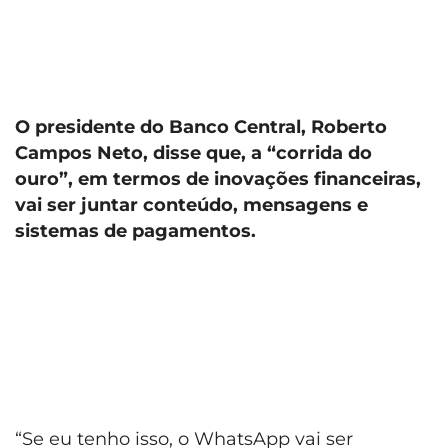
O presidente do Banco Central, Roberto
Campos Neto, disse que, a “corrida do
ouro”, em termos de inovações financeiras,
vai ser juntar conteúdo, mensagens e
sistemas de pagamentos.
“Se eu tenho isso, o WhatsApp vai ser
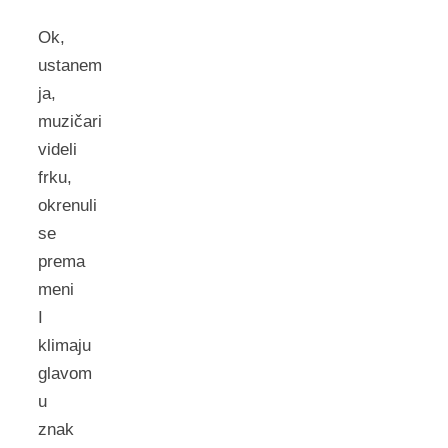
Ok,
ustanem
ja,
muzičari
videli
frku,
okrenuli
se
prema
meni
I
klimaju
glavom
u
znak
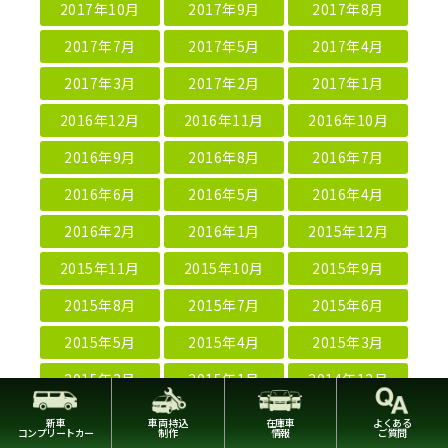
2017年10月
2017年9月
2017年8月
2017年7月
2017年5月
2017年4月
2017年3月
2017年2月
2017年1月
2016年12月
2016年11月
2016年10月
2016年9月
2016年8月
2016年7月
2016年6月
2016年5月
2016年4月
2016年2月
2016年1月
2015年12月
2015年11月
2015年10月
2015年9月
2015年8月
2015年7月
2015年6月
2015年5月
2015年4月
2015年3月
2015年2月
2015年1月
2014年12月
2014年11月
2014年10月
2014年9月
新車
車両持込
在庫車
よくある
コンプリートカー
制作
情報
ご質問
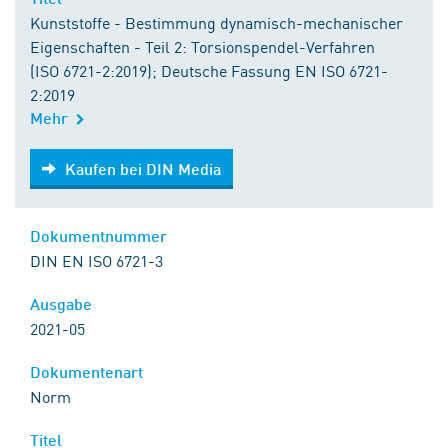
Kunststoffe - Bestimmung dynamisch-mechanischer
Eigenschaften - Teil 2: Torsionspendel-Verfahren
(ISO 6721-2:2019); Deutsche Fassung EN ISO 6721-
2:2019
Mehr
Kaufen bei DIN Media
Kaufen bei DIN Media
Dokumentnummer
DIN EN ISO 6721-3
Ausgabe
2021-05
Dokumentenart
Norm
Titel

### PROBLEM TO WORK ON
Could you give all of the data again exactly as written, omitting any pictures?

### TASK SOLUTION
O presidente do Banco Central, Roberto
Campos Neto, disse que, a “corrida do
ouro”, em termos de inovações financeiras,
vai ser juntar conteúdo, mensagens e
sistemas de pagamentos.
“Se eu tenho isso, o WhatsApp vai ser
Ok,
ustanem
ja,
muzičari
videli
frku,
okrenuli
se
prema
meni
I
klimaju
glavom
u
znak
2017年10月
2017年9月
2017年8月
2017年7月
2017年5月
2017年4月
2017年3月
2017年2月
2017年1月
2016年12月
2016年11月
2016年10月
2016年9月
2016年8月
2016年7月
2016年6月
2016年5月
2016年4月
2016年2月
2016年1月
2015年12月
2015年11月
2015年10月
2015年9月
2015年8月
2015年7月
2015年6月
2015年5月
2015年4月
2015年3月
2015年2月
2015年1月
2014年12月
2014年11月
2014年10月
2014年9月
新車
車両持込
在庫車
よくある
コンプリートカー
制作
情報
ご質問
Kunststoffe - Bestimmung dynamisch-mechanischer
Eigenschaften - Teil 2: Torsionspendel-Verfahren
(ISO 6721-2:2019); Deutsche Fassung EN ISO 6721-
2:2019
Mehr
Kaufen bei DIN Media
Kaufen bei DIN Media
Dokumentnummer
DIN EN ISO 6721-3
Ausgabe
2021-05
Dokumentenart
Norm
Titel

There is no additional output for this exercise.